Quartet in B-flat major, Op. 130 . . . . Ludwig van Beethoven
The group of five string quartets, including Opus 130, was written between 1822 and 1826. Beethoven was by then completely deaf; sound existed for him only in his imagination. But out of this soundless world he conceived the most transcendant masterpieces of his life -the last great quartets. They have been called esoteric, experimental, rarefied -but these epithets have proceeded largely from a misunderstanding of the true nature of musical form. The paradoxical demands on any artwork for unity and variety may be met in many ways. The last quartets meet them in a unique way, at variance with tradition but esthetically perfect.

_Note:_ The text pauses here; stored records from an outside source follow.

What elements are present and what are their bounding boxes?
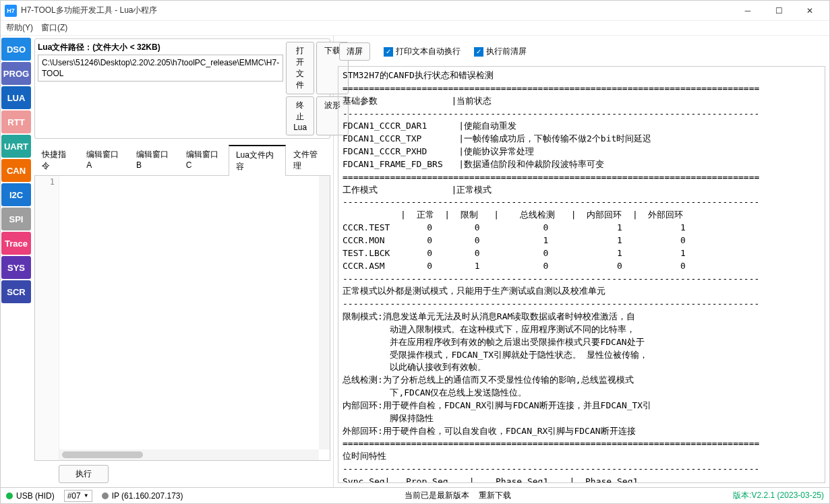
chevron-down-icon: ▼ bbox=[84, 493, 89, 499]
redownload-link[interactable]: 重新下载 bbox=[479, 490, 511, 501]
open-file-button[interactable]: 打开文件 bbox=[286, 42, 314, 94]
menu-window[interactable]: 窗口(Z) bbox=[41, 22, 67, 34]
tab-edit-a[interactable]: 编辑窗口A bbox=[79, 145, 129, 176]
rail-trace[interactable]: Trace bbox=[1, 232, 31, 255]
rail-uart[interactable]: UART bbox=[1, 135, 31, 158]
menubar: 帮助(Y) 窗口(Z) bbox=[1, 21, 829, 36]
tab-file-mgr[interactable]: 文件管理 bbox=[286, 145, 330, 176]
rail-scr[interactable]: SCR bbox=[1, 280, 31, 303]
ip-status: IP (61.160.207.173) bbox=[112, 491, 183, 501]
file-path-label: Lua文件路径：(文件大小 < 32KB) bbox=[38, 42, 283, 53]
rail-lua[interactable]: LUA bbox=[1, 86, 31, 109]
rail-prog[interactable]: PROG bbox=[1, 62, 31, 85]
auto-wrap-checkbox[interactable]: ✓ 打印文本自动换行 bbox=[384, 46, 461, 57]
rail-dso[interactable]: DSO bbox=[1, 38, 31, 61]
menu-help[interactable]: 帮助(Y) bbox=[6, 22, 33, 34]
tab-edit-c[interactable]: 编辑窗口C bbox=[179, 145, 229, 176]
rail-spi[interactable]: SPI bbox=[1, 208, 31, 230]
check-icon: ✓ bbox=[384, 47, 393, 57]
update-status: 当前已是最新版本 bbox=[405, 490, 469, 501]
auto-wrap-label: 打印文本自动换行 bbox=[396, 46, 461, 57]
clear-console-button[interactable]: 清屏 bbox=[339, 42, 370, 61]
clear-before-run-checkbox[interactable]: ✓ 执行前清屏 bbox=[474, 46, 527, 57]
device-index-combo[interactable]: #07 ▼ bbox=[64, 490, 92, 502]
check-icon: ✓ bbox=[474, 47, 483, 57]
editor-scrollbar-vertical[interactable] bbox=[319, 176, 330, 449]
rail-sys[interactable]: SYS bbox=[1, 256, 31, 279]
ip-led-icon bbox=[102, 493, 109, 499]
console-output[interactable]: STM32H7的CANFD执行状态和错误检测 =================… bbox=[338, 66, 825, 483]
tab-lua-file[interactable]: Lua文件内容 bbox=[229, 145, 286, 176]
tab-quick[interactable]: 快捷指令 bbox=[34, 145, 79, 176]
editor-area: 1 bbox=[34, 176, 330, 461]
right-pane: 清屏 ✓ 打印文本自动换行 ✓ 执行前清屏 STM32H7的CANFD执行状态和… bbox=[334, 36, 829, 487]
execute-button[interactable]: 执行 bbox=[59, 465, 109, 483]
window-title: H7-TOOL多功能开发工具 - Lua小程序 bbox=[21, 5, 732, 16]
file-path-input[interactable]: C:\Users\51246\Desktop\2.20\2.205\h7tool… bbox=[38, 55, 283, 82]
stop-lua-button[interactable]: 终止Lua bbox=[286, 96, 314, 135]
editor-scrollbar-horizontal[interactable] bbox=[59, 449, 319, 460]
tab-edit-b[interactable]: 编辑窗口B bbox=[129, 145, 179, 176]
console-toolbar: 清屏 ✓ 打印文本自动换行 ✓ 执行前清屏 bbox=[338, 40, 825, 66]
app-icon: H7 bbox=[5, 5, 17, 17]
left-pane: Lua文件路径：(文件大小 < 32KB) C:\Users\51246\Des… bbox=[32, 36, 334, 487]
code-editor[interactable] bbox=[59, 176, 330, 460]
close-button[interactable]: ✕ bbox=[794, 1, 825, 21]
rail-can[interactable]: CAN bbox=[1, 159, 31, 182]
side-rail: DSO PROG LUA RTT UART CAN I2C SPI Trace … bbox=[1, 36, 32, 487]
minimize-button[interactable]: ─ bbox=[732, 1, 763, 21]
rail-rtt[interactable]: RTT bbox=[1, 111, 31, 133]
rail-i2c[interactable]: I2C bbox=[1, 183, 31, 206]
file-box: Lua文件路径：(文件大小 < 32KB) C:\Users\51246\Des… bbox=[34, 38, 330, 139]
editor-tabs: 快捷指令 编辑窗口A 编辑窗口B 编辑窗口C Lua文件内容 文件管理 bbox=[34, 144, 330, 176]
clear-before-run-label: 执行前清屏 bbox=[486, 46, 527, 57]
usb-led-icon bbox=[6, 493, 13, 499]
usb-status: USB (HID) bbox=[16, 491, 55, 501]
device-index-value: #07 bbox=[67, 491, 81, 501]
titlebar: H7 H7-TOOL多功能开发工具 - Lua小程序 ─ ☐ ✕ bbox=[1, 1, 829, 21]
status-bar: USB (HID) #07 ▼ IP (61.160.207.173) 当前已是… bbox=[1, 487, 829, 503]
version-label: 版本:V2.2.1 (2023-03-25) bbox=[733, 490, 824, 501]
editor-gutter: 1 bbox=[35, 176, 59, 460]
maximize-button[interactable]: ☐ bbox=[763, 1, 794, 21]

The Quartet in B-flat was written late in 1825. In its original form it included as a finale the "Great Fugue," but his publisher prevailed on Beethoven to substitute for the formidable fugue a new last movement. The quartet is in six movements. The first is almost capricious in its frequent alternations of tempi. It is cast in sonata-allegro design. The Scherzo which follows is very fast, handled with a light, deft touch, and is in the form A-B-A.
The third movement is perhaps difficult to comprehend on first hearing. Extremely close-knit, with a profusion of variation-like arabesques on the principal melodies, it has been called "not so much a quartet as a discourse between four string instruments." A movement "in the German-dance style" follows. As the second movement is, in effect, a mood-relief from the intensity of the first, so is this fourth movement in a contrasting mood to that which precedes it. The Cavatina is deeply affecting music, particularly the passage of C-flat (marked "afflicted") which ushers in a return to the principal song. The final movement is light-hearted and gay, in complete contrast to the preceding Cavatina.
Quartet No. 1, Op. 7.........Bela Bartok
The Hungarian composer, Bela Bartok, born in 1881, died only two years ago. His music has always been characterized by an intense dynamism and an anythingbut-gentle elemental power. It has been strongly influenced by his exhaustive knowledge of Hungarian folk music, and this background is apparent in the succession of six quartets that appeared between 1908 and 1939.
The first Quartet belies its age. Written five years before Stravinsky's epochal Rites of Spring, it contains dissonances that even now may chafe. The first movement is a slow Lento. An expressive canon, first between the violins, later between viola and cello, opens the work. In the middle section, the cello sustains a bare chord under an impassioned melody in the viola. The movement closes with an abridged version of the opening canon. The Allegretto second movement is singularly lyric for Bartok, even early Bartok.
The composer's fondness for percussive effects is emphasized in the introduction to the third movement, with pounding chords in the upper instruments answered by a rhapsodic cello recitative. A figure derived from material in the preceding movement is prominent, and as the movement proper opens, we hear it as the main theme in a design recognizable as sonata-allegro. An Adagio second subject appears in its repetition late in the movement in the customary tonic key.